Darkly drunk, she stopped in the middle of the roadway. I am doing to Nicky what was done to me, she thought. I am making myself sick the way my mother did. And I am running away like my father did. And I don’t have to. This is my life. Not theirs. She began to pull the car around to go back, get Nicky, and start again, but she hit the accelerator too hard and turned too wide. The Lincoln went into a swift, intractable skid, looping backward so that Kay could have the full horror of hindsight—the white road being pulled out from beneath her—before it bucked at the guard rail, shuddered, and floated forward off an icy cliff. For an instant, she was allowed to feel light and aloft in the pure pale moonlight, and then the car darkened, sank, and torpedoed down. At least, she thought, this will be the last mistake I make.

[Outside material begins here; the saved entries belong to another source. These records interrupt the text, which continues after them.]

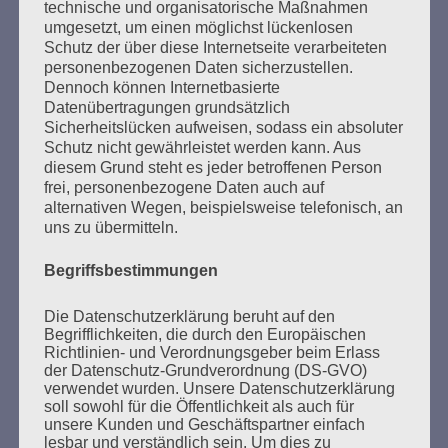
technische und organisatorische Maßnahmen
und Ausländerfeindlichkeit hervortreten!
umgesetzt, um einen möglichst lückenlosen
Erinnern heißt handeln!
Schutz der über diese Internetseite verarbeiteten
personenbezogenen Daten sicherzustellen.
Esther Bejarano
Dennoch können Internetbasierte
Datenübertragungen grundsätzlich
Sicherheitslücken aufweisen, sodass ein absoluter
Schutz nicht gewährleistet werden kann. Aus
diesem Grund steht es jeder betroffenen Person
frei, personenbezogene Daten auch auf
alternativen Wegen, beispielsweise telefonisch, an
uns zu übermitteln.
SUCHEN
NACH:
Begriffsbestimmungen
Die Datenschutzerklärung beruht auf den
Begrifflichkeiten, die durch den Europäischen
Richtlinien- und Verordnungsgeber beim Erlass
der Datenschutz-Grundverordnung (DS-GVO)
MARATHONLESUNG AUS DEN
verwendet wurden. Unsere Datenschutzerklärung
VERBRANNTEN BÜCHERN
soll sowohl für die Öffentlichkeit als auch für
unsere Kunden und Geschäftspartner einfach
lesbar und verständlich sein. Um dies zu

She awoke on her back. The moon was in her face. It was round and cold as Ida’s silver mirror. She heard metal sounds around her, uneven clicking robot sounds, like broken clocks. Looking up, she saw a horse cropping the short grass nearby. She was in a mountain meadow, patchy with snow. The ground beneath her was blue in the moonlight and the horse looked blue too.

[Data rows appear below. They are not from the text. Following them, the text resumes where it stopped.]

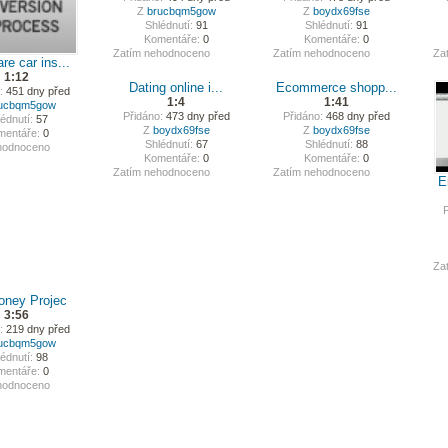
Z
brucbqm5gow
Z
boydx69fse
Shlédnutí:
91
Shlédnutí:
91
Komentáře:
0
Komentáře:
0
Zatím nehodnoceno
Zatím nehodnoceno
Za
e car ins...
1:12
Dating online i...
Ecommerce shopp...
:
451 dny před
1:4
1:41
ucbqm5gow
Přidáno:
473 dny před
Přidáno:
468 dny před
édnutí:
57
Z
boydx69fse
Z
boydx69fse
mentáře:
0
Shlédnutí:
67
Shlédnutí:
88
hodnoceno
Komentáře:
0
Komentáře:
0
Zatím nehodnoceno
Zatím nehodnoceno
E
P
Za
ney Projec
3:56
:
219 dny před
ucbqm5gow
édnutí:
98
mentáře:
0
hodnoceno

She struggled to rise. Blood ran down her leg, filled one of her sandals. Her breastbone felt cracked. She reached for the horse’s tail and held on as he slowly picked his way down a path toward a light in the distance. The old couple who opened their door took her in and drove her to the hospital and stayed by her side through the night. They dismissed her gratitude; they would do this for anyone, they told her, as they would expect anyone to do it for them. They were happy to help. But they were confused by her story. They had never—they told her this again and again, amused by her insistence—owned a horse, nor had they seen any signs of a horse when they found her collapsed alone outside their door.
Seventeen
Francis came back from Greece in September determined never to get stuck at a banquet table with strangers again. Those cruise ships had done him in. He told this to Peg Forrest and she flicked him with her napkin. “These aren’t strangers,” she scolded, “these are your oldest friends.” Francis shrugged. It was too noisy in Le Petit Jardin to argue. He and Peg were seated at the far end of a
back room; the Junior Bentleys, wearing tinfoil crowns their grandchildren had made, were seated side by side on a dais in front. It was their fiftieth wedding anniversary and they looked as if it were their hundredth, but that might have been the speeches. How the old drone on, Francis thought. Ansel Lipscott had been talking for twenty minutes and every other sentence seemed to start with “A few years ago” or “A while back.” Francis had heard enough to know that Ansel was talking about the days when he and Howard and Gil and Francis himself were young husbands with young families, struggling to get ahead. The car-pool commutes to the city, the Saturday morning tennis games, the drunken barbecues that ended up with someone—usually Ida—skinny-dipping in a swimming pool while the babies slept under piles of coats and purses in someone’s back bedroom. Were those happy days? No worse than any other, Francis supposed. He tried to catch Glo’s eye across the table. Still tanned from the islands, she was listening intently to Howard—or appeared to be listening, which was one of her better tricks—and did not look back. If you didn’t know her, you’d think she was having a good time. Maybe she was having a good time. He hoped so.
“Wake me if Ansel says anything dirty,” he whispered to Peg.
Peg looked into his face. “You all right?”
“I told you, Peg: I’m tired. Been tired as long as you’ve known me, if you’ll recall.”
“That’s true. Kay told me you used to nap in the garage.”
“One thing about Kay: she’s a snoop. Another thing: let’s not talk about her.”
Peg pressed his hand. “She still hasn’t called you?”
“She’s disinherited me,” Francis said. “Boohoo.”
“Now don’t be like that. You know she’s just waiting for the right time to get in touch.”
“Timing,” Francis agreed, “has never been my daughter’s strong point.”
“People have to find their own way,” Peg said. “You did.”